La première partie de ce Dune dévoile un désert qui n’a jamais semblé si inhospitalier. Denis Villeneuve livre une œuvre de toutes les échelles, du grain de sable à toute une galaxie, des rêves intimes de Paul à son inéluctable destin messianique. Et malgré quelques ellipses temporelles brouillonnes, le cinéaste québécois parvient à nous embarquer dans une expérience sensorielle délirante, qui surpasse et fait presque oublier les quelques défauts du long-métrage.
Épopée en terrain connu
Dune 2 n’a pas de séquence aussi brillamment mise en scène que le dialogue sous la pluie entre Paul et sa mère dans le premier opus. Dune 2 n’a pas non plus de véritable effet de surprise : tous les personnages et leurs moeurs sont connus. Dune 2 souffre du trop-plein de synthétiseurs dans la musique de Hans Zimmer, rendant désagréables (voire assourdissantes) certaines scènes majeures. Et pourtant, ce deuxième film ensable tout sur son passage.

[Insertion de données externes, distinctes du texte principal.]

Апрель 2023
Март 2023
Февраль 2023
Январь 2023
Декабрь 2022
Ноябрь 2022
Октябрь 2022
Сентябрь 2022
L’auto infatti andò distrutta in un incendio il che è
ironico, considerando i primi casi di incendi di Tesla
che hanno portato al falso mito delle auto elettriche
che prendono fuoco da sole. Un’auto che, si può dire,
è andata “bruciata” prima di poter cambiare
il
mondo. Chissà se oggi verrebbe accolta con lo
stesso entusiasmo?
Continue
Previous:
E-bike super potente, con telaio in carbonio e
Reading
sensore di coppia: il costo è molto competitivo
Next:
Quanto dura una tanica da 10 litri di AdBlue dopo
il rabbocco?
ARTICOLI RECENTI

Denis Villeneuve (bien aidé par son directeur de la photographie Greg Fraiser) a fait de sa Dune une planète familière. Son hostilité vertigineuse est palpable, de la menace perpétuelle des soldats ennemis aux vers des sables, titans majestueux vénérés par les Fremen. Lorsque le récit arrive sur Giedi Prime, planète éclairée par un soleil noir, le cinéaste prouve qu’il a parfaitement réussi à s’approprier l’univers de Frank Herbert. Son noir et blanc inquiétant capturé en infrarouge illustre à merveille le fascisme et la binarité des Harkonnen.

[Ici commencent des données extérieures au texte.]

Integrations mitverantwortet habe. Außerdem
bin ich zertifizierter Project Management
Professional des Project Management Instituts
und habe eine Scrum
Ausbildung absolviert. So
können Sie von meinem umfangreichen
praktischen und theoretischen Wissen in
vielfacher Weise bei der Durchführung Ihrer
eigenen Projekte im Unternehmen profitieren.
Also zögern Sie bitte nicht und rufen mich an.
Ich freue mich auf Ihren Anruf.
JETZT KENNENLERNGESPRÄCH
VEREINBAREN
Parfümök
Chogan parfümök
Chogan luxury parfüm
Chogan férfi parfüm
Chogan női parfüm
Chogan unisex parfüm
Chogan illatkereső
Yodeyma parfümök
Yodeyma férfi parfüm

Les Harkonnen sont menés par Feyd-Reutha, neveu du Baron incarné par un Austin Butler habité qui aurait presque mérité plus de temps d’écran. Toute la distribution est globalement au rendez-vous, mais lui et Rebecca Ferguson tirent leur épingle du jeu, crevant l’écran à chaque apparition (souvent terrifiante). C’est en partie grâce à la caméra de Villeneuve que les personnages sont si forts : le cinéaste québécois se rapproche des corps pour en capter toute la complexité… et toute la folie.

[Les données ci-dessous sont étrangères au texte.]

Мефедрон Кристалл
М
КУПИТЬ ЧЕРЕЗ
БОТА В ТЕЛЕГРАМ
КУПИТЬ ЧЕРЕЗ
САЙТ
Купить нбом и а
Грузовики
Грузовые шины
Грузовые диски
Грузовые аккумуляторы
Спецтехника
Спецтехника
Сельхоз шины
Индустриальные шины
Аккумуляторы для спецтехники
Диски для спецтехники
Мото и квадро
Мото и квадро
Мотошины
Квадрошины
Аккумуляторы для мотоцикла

Chronique Dune mise en garde
Loin des sentiers battus d’un blockbuster classique, avec un protagoniste faisant figure d’anti-héros, Dune 2 défie les conventions d’un paysage de blockbusters hollywoodiens devenus trop lisses pour oser l’audace. Chaque personnage joué par cette distribution d’ensemble est persuadé qu’il est dans le juste. L’Empereur avance ses pions, le Baron pense toujours avoir un coup d’avance, Dame Jessica prépare une guerre sainte, Paul tente comme il peut de s’opposer à son statut de Messie (Mahdi, en Fremen). La promotion brillante de Dune 2 se joue des spectateurs, les abreuvant de clips semblables à des pubs de parfum, érigeant chaque membre du casting en modèle pour mieux déconstruire ces illusions dans le film.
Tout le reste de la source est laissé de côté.